“You may tell me, ma cheri,” he encouraged, barely above a whisper. “I am Duval. And Jan—I love Jan.”
He drew her back toward the cot, dragging his limb painfully, and seated her again upon the stool. He sat beside her, still holding her hand, patting it, encouraging her. The color was coming back into Marie’s cheeks. Her lips were growing full and red again, and suddenly she gave a trembling little laugh as she looked up into Blake’s face. His presence began to dispel the terror that had possessed her all at once.
“Tell me, Marie.”
He saw the shudder that passed through her slim shoulders.
“They had a fight—here—in this cabin—three days ago,” she confessed. “It must have been—the day—he was killed.”
Blake knew the wild thought that was in her heart as she watched him. The muscles of his jaws tightened. His shoulders grew tense. He looked over her head as if he, too, saw something beyond the cabin walls. It was Marie’s hand that gripped his now, and her voice, panting almost, was filled with an agonized protest.
“No, no, no—it was not Jan,” she moaned. “It was not Jan who killed him!”
“Hush!” said Blake.
He looked about him as if there was a chance that someone might hear the fatal words she had spoken. It was a splendid bit of acting, almost unconscious, and tremendously effective. The expression in his face stabbed to her heart like a cold knife. Convulsively her fingers clutched more tightly at his hands. He might as well have spoken the words: “It was Jan, then, who killed Francois Breault!”
Instead of that he said:
“You must tell me everything, Marie. How did it happen? Why did they fight? And why has Jan gone away so soon after the killing? For Jan’s sake, you must tell me—everything.”

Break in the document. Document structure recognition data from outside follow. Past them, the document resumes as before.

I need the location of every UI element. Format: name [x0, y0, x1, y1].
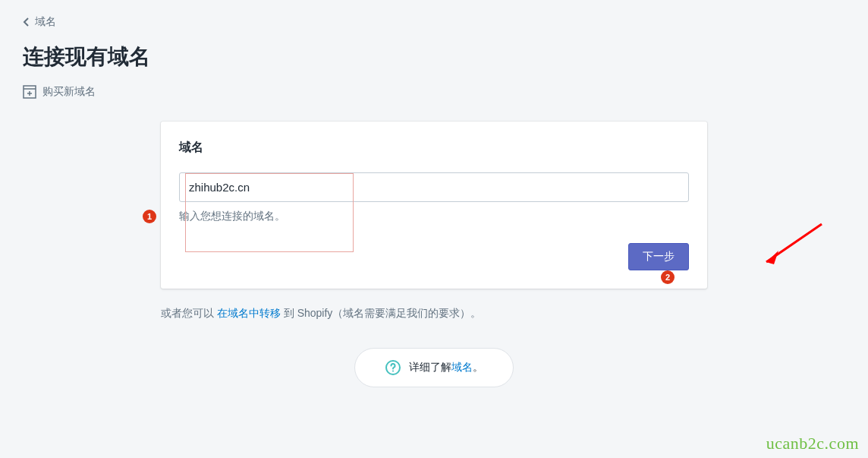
transfer-text: 或者您可以 在域名中转移 到 Shopify（域名需要满足我们的要求）。 — [161, 307, 707, 321]
learn-more-domain-link[interactable]: 域名 — [451, 361, 473, 374]
breadcrumb-label: 域名 — [35, 15, 56, 29]
buy-new-domain-link[interactable]: 购买新域名 — [23, 85, 845, 99]
next-button[interactable]: 下一步 — [628, 243, 689, 270]
domain-helper-text: 输入您想连接的域名。 — [179, 210, 689, 223]
domain-input[interactable] — [179, 172, 689, 202]
svg-point-5 — [392, 371, 394, 372]
card-title: 域名 — [179, 140, 689, 156]
watermark: ucanb2c.com — [766, 434, 859, 453]
question-circle-icon — [385, 359, 401, 376]
chevron-left-icon — [23, 17, 30, 27]
annotation-badge-1: 1 — [143, 210, 156, 223]
page-title: 连接现有域名 — [23, 43, 845, 71]
info-pill: 详细了解 域名。 — [354, 348, 514, 387]
breadcrumb-back[interactable]: 域名 — [23, 15, 845, 29]
buy-new-domain-label: 购买新域名 — [42, 85, 96, 99]
domain-card: 域名 输入您想连接的域名。 下一步 — [161, 122, 707, 289]
add-calendar-icon — [23, 85, 36, 99]
transfer-domain-link[interactable]: 在域名中转移 — [217, 307, 281, 319]
annotation-badge-2: 2 — [661, 270, 675, 284]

He waited. It seemed to him that he could hear the fighting struggle in Marie’s breast. Then she began, brokenly, a little at a time, now and then barely whispering the story. It was a woman’s story, and she told it like a woman, from the beginning. Perhaps at one time the rivalry between Jan Thoreau and Francois Breault, and their struggle for her love, had made her heart beat faster and her cheeks flush warm with a woman’s pride of conquest, even though she had loved one and had hated the other. None of that pride was in her voice now, except when she spoke of Jan.
“Yes—like that—children together—we grew up,” she confided. “It was down there at Wollaston Post, in the heart of the big forests, and when I was a baby it was Jan who carried me about on his shoulders. Oui, even then he played the violin. I loved it. I loved Jan—always. Later, when I was seventeen, Francois Breault came.”
She was trembling.
“Jan has told me a little about those days,” lied Blake. “Tell me the rest, Marie.”